If anyone's thinking of commenting with "but he had to cancel the upgrades! We ran out of money!" You can save your little fingers the trouble: Johnson managed to find the cash to fund his pet projects. He spent £1.4m per vehicle on the new Routemasters. A standard double decker is £190,000. It wasn't that he couldn't afford the upgrades on the Tube; he just doesn't care about access.

I am completely opposed to the cuts to benefits and public services. Most people of a similar inclination to me are also opposed to the Olympics and feel it’s unacceptable for the taxpayer to be spending billions on a fortnight long party when disabled people are being told that they’re no longer allowed to use the toilet in the night.

I don’t want anything to do with the games. I’m planning on spending a fortnight barricaded in my flat with a stockpile of food and DVD box sets. But I will never begrudge the games coming to town because the only tube access upgrades Johnson didn’t cancel were the ones essential to the Olympic strategy. The games leave behind a legacy of improved access to the tube and I will forever be grateful for that.

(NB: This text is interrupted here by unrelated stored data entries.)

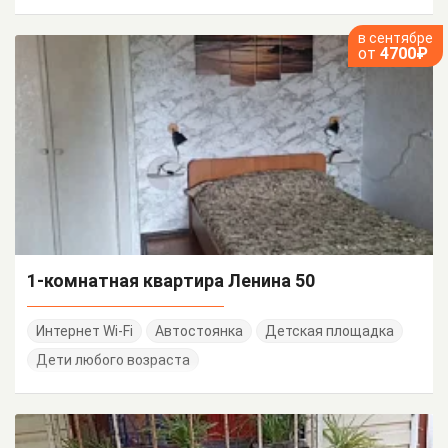
в сентябре
от
4700₽
1-комнатная квартира Ленина 50
Интернет Wi-Fi
Автостоянка
Детская площадка
Дети любого возраста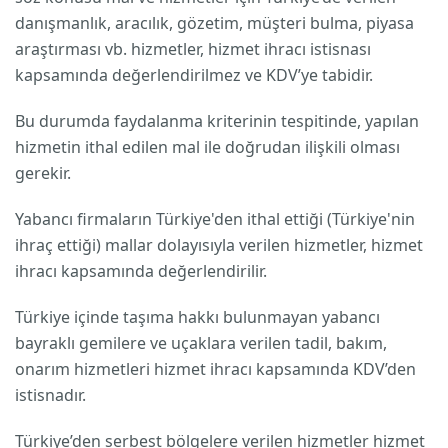
danışmanlık, aracılık, gözetim, müşteri bulma, piyasa
araştırması vb. hizmetler, hizmet ihracı istisnası
kapsamında değerlendirilmez ve KDV’ye tabidir.
Bu durumda faydalanma kriterinin tespitinde, yapılan
hizmetin ithal edilen mal ile doğrudan ilişkili olması
gerekir.
Yabancı firmaların Türkiye'den ithal ettiği (Türkiye'nin
ihraç ettiği) mallar dolayısıyla verilen hizmetler, hizmet
ihracı kapsamında değerlendirilir.
Türkiye içinde taşıma hakkı bulunmayan yabancı
bayraklı gemilere ve uçaklara verilen tadil, bakım,
onarım hizmetleri hizmet ihracı kapsamında KDV’den
istisnadır.
Türkiye’den serbest bölgelere verilen hizmetler hizmet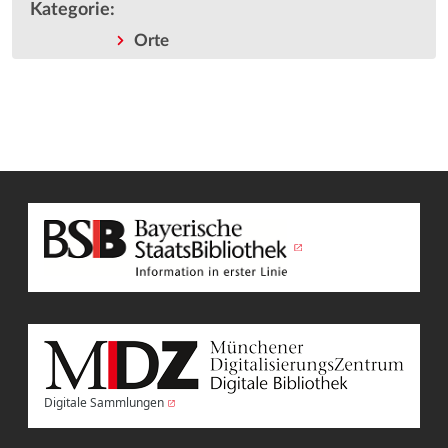
Kategorie
:
Orte
Digitale Sammlungen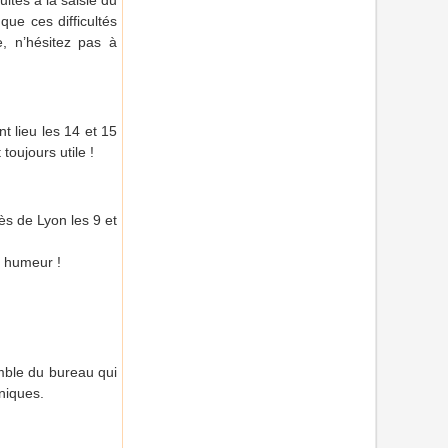
ultés à la saisie du
que ces difficultés
e, n’hésitez pas à
 lieu les 14 et 15
toujours utile !
ès de Lyon les 9 et
e humeur !
emble du bureau qui
niques.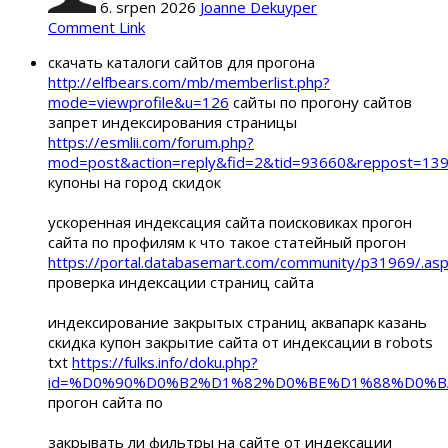
6. srpen 2026
Joanne Dekuyper
Comment Link
скачать каталоги сайтов для прогона
http://elfbears.com/mb/memberlist.php?
mode=viewprofile&u=126
сайты по прогону сайтов
запрет индексирования страницы
https://esmlii.com/forum.php?
mod=post&action=reply&fid=2&tid=93660&reppost=1
купоны на город скидок
ускоренная индексация сайта поисковиках прогон
сайта по профилям к что такое статейный прогон
https://portal.databasemart.com/community/p31969/.as
проверка индексации страниц сайта
индексирование закрытых страниц аквапарк казань
скидка купон закрытие сайта от индексации в robots
txt
https://fulks.info/doku.php?
id=%D0%90%D0%B2%D1%82%D0%BE%D1%88%D0%
прогон сайта по
закрывать ли фильтры на сайте от индексации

Transport for All published this table assessing the accessible transport plans of the 4 leading Mayoral candidates. Great progress towards a fully inclusive transport network was made under Livingstone; we then saw regression under Johnson. If we want to start progressing again, we need Johnson out of office. He doesn’t propose to meet a single one of Transport for All’s targets.

This isn’t just an issue for those who are currently disabled. Around one in 5 people have some kind of impairment. The figures are skewed by age as the majority of older people have some kind of age-related condition. If you want the tube to be fully accessible by the time your mobility begins declining then you need to vote for improved access to the tube now. Even if you’re convinced that you’re so healthy that you will still be running marathons when you’re 101; there’s a good chance that at some point in your life you’ll break your ankle playing football and be on crutches for 6 weeks. Just bear that probability in mind if you're thinking of voting Johnson because "he's a right laugh!"

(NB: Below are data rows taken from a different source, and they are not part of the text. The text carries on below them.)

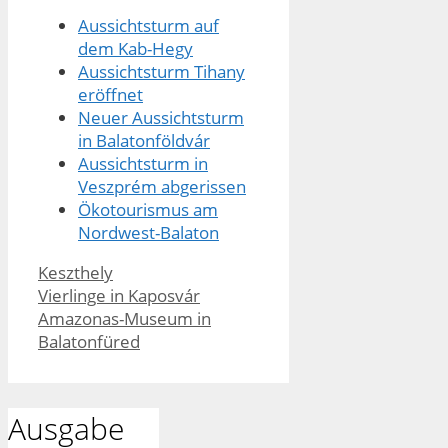
Aussichtsturm auf
dem Kab-Hegy
Aussichtsturm Tihany
eröffnet
Neuer Aussichtsturm
in Balatonföldvár
Aussichtsturm in
Veszprém abgerissen
Ökotourismus am
Nordwest-Balaton
Kategorien
Keszthely
Vierlinge in Kaposvár
Amazonas-Museum in
Balatonfüred
Ausgabe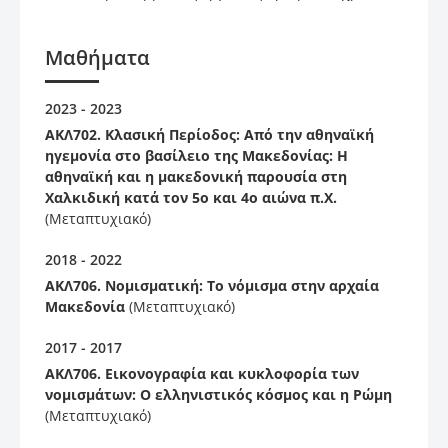
Μαθήματα
2023 - 2023
ΑΚΛ702. Κλασική Περίοδος: Από την αθηναϊκή
ηγεμονία στο βασίλειο της Μακεδονίας: Η
αθηναϊκή και η μακεδονική παρουσία στη
Χαλκιδική κατά τον 5ο και 4ο αιώνα π.Χ.
(Μεταπτυχιακό)
2018 - 2022
ΑΚΛ706. Νομισματική: Το νόμισμα στην αρχαία
Μακεδονία
(Μεταπτυχιακό)
2017 - 2017
ΑΚΛ706. Εικονογραφία και κυκλοφορία των
νομισμάτων: Ο ελληνιστικός κόσμος και η Ρώμη
(Μεταπτυχιακό)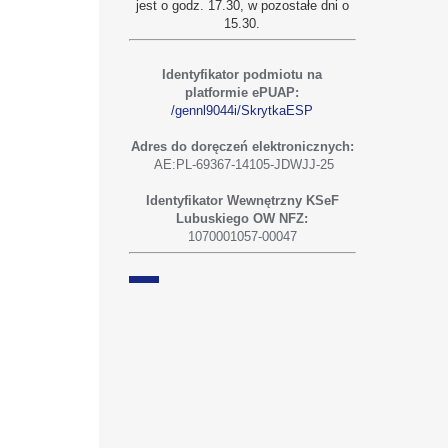
jest o godz. 17.30, w pozostałe dni o
15.30.
Identyfikator podmiotu na
platformie ePUAP:
/gennl9044i/SkrytkaESP
Adres do doręczeń elektronicznych:
AE:PL-69367-14105-JDWJJ-25
Identyfikator Wewnętrzny KSeF
Lubuskiego OW NFZ:
1070001057-00047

I can’t stand the Labour party in its current state. They’re the ones who kick-started the horrific welfare reform by introducing Employment and Support Allowance in 2008. I have no confidence in the current Labour party leadership: I wouldn't trust Ed Miliband to run a proverbial in a brewery, never mind a country. Labour have moved too far to the right for my liking, though sadly I have to concede that out of all the main parties; they are the lesser of three evils. If a General Election were called tomorrow I’d vote Green without hesitation.

It saddens me that Ken rejoined Labour after serving his first term as London Mayor as an independent candidate. I would feel much happier putting my mark next to his name if he weren’t affiliated with a party I have no love for.

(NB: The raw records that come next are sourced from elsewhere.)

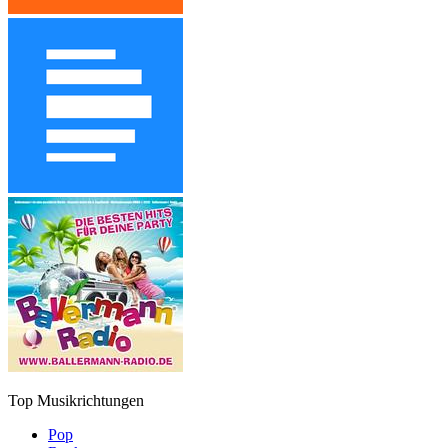
Top Musikrichtungen
Pop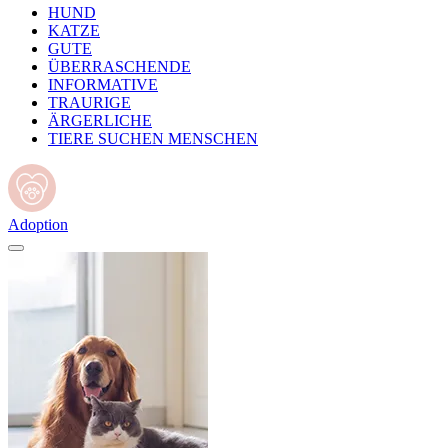
HUND
KATZE
GUTE
ÜBERRASCHENDE
INFORMATIVE
TRAURIGE
ÄRGERLICHE
TIERE SUCHEN MENSCHEN
Adoption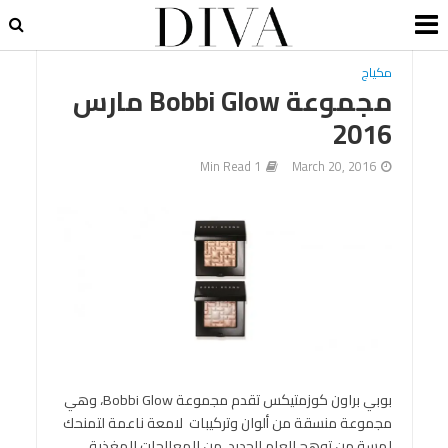
مكياج
مجموعة Bobbi Glow مارس
2016
1 Min Read
March 20, 2016
بوبي براون كوزمتيكس تقدم مجموعة Bobbi Glow، وهي
مجموعة منسقة من ألوان وتركيبات لامعة ناعمة لتمنحك
لمسة من توهج العام الجديد. من المعالجات المغذية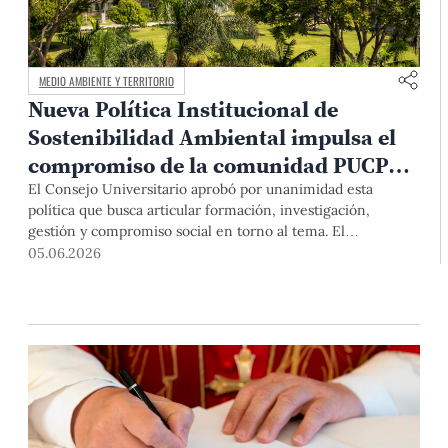
MEDIO AMBIENTE Y TERRITORIO
Nueva Política Institucional de
Sostenibilidad Ambiental impulsa el
compromiso de la comunidad PUCP
con el medio ambiente
El Consejo Universitario aprobó por unanimidad esta
política que busca articular formación, investigación,
gestión y compromiso social en torno al tema. El
documento marco será presentado en la inauguración de la
05.06.2026
Semana Ambiental PUCP 2026, el 15 de junio.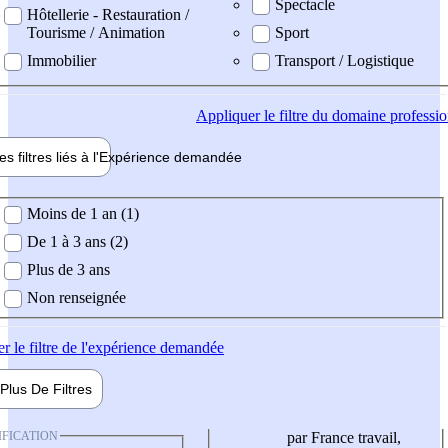
Spectacle
Hôtellerie - Restauration /
Tourisme / Animation
Sport
Immobilier
Transport / Logistique
Appliquer
le filtre du domaine professi
es filtres liés à l'
Expérience
demandée
ience demandée
Moins de 1 an (1)
De 1 à 3 ans (2)
Plus de 3 ans
Non renseignée
er
le filtre de l'expérience demandée
Plus De
Filtres
IFICATION
par France travail,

But put my mark next to his name I shall. Like I said at the start: His transport policies changed my life. At least now my second nearest tube station is accessible, even if the closest one to my home isn’t.

The post is something of a "two birds with one stone" job. Today is Blogging Against Disablism Day and London goes to the polls on Thursday. I think the word "disablism" does what it says on the tin and clearly a transport system which has wheelchair access at less than one in three stations is a transport system that discriminates against disabled people. So combining the 2 I'm blogging to appeal to Londoners to vote for a candidate that'll make the public transport system a little less disablist.

A couple of weeks ago I got a "Back Boris" taxi receipt. If he hadn't cancelled tube access upgrades I wouldn't have needed a cab.